Today, we report on how desperate people trying to get a roof over their heads are sleeping out to buy homes off the plans. Instead of wringing his hands over the housing emergency, the Taoiseach needs to show he runs the Government, and start delivering.

If there is progress he is quick to take the credit, when there is failure he must act, or take the consequenc­es.

Poor Paschal Donohoe seems similarly stricken. The Finance Minister was beating the Central Bank about the head yesterday for not protecting the consumer interest. If he feels the financial watchdog is more poodle than bloodhound, let he and the Government sort it out.

Taking office does not come with an exemption from responsibi­lity. The Government must disabuse itself of the notion that its role is to audition to play the Opposition in a ha’penny farce. It does not have the luxury of inaction.

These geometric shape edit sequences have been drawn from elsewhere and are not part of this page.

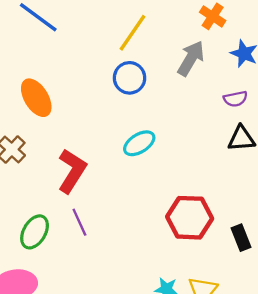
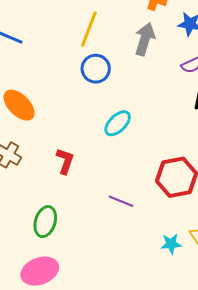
red L-shape: (72, 171) -> (65, 161), size x0.7
purple line: (79, 222) -> (121, 201), moved, turned -30

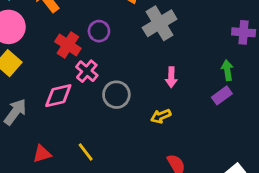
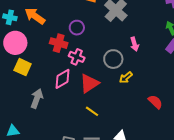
gray circle: (116, 95) -> (113, 59), moved
yellow arrow: (161, 116) -> (126, 78), moved
red triangle: (42, 154) -> (89, 83), moved, size x1.5

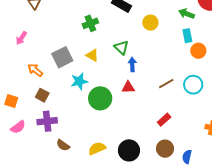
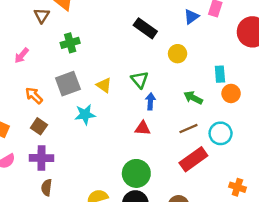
green arrow: (186, 14) -> (193, 98), moved
green cross: (90, 23) -> (70, 43), moved
green circle: (100, 98) -> (136, 173), moved
red rectangle: (164, 120) -> (193, 159), moved, size x1.6
brown semicircle: (63, 145) -> (47, 188), moved, turned 56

Winston Churchill despaired of the state of politics in Britain before the war. Railing against the lethargy, he wrote: “So they [the Government] go on in strange paradox, decided only to be undecided, resolved to be irresolute, adamant for drift.”

With some 28,046 homes in mortgage arrears and hundreds waiting for hospital treatment every week, we need to see real results in solving problems, and not just rearrangin­g them.

Public patience with a Government whinging about faults it was elected to fix has long been spent.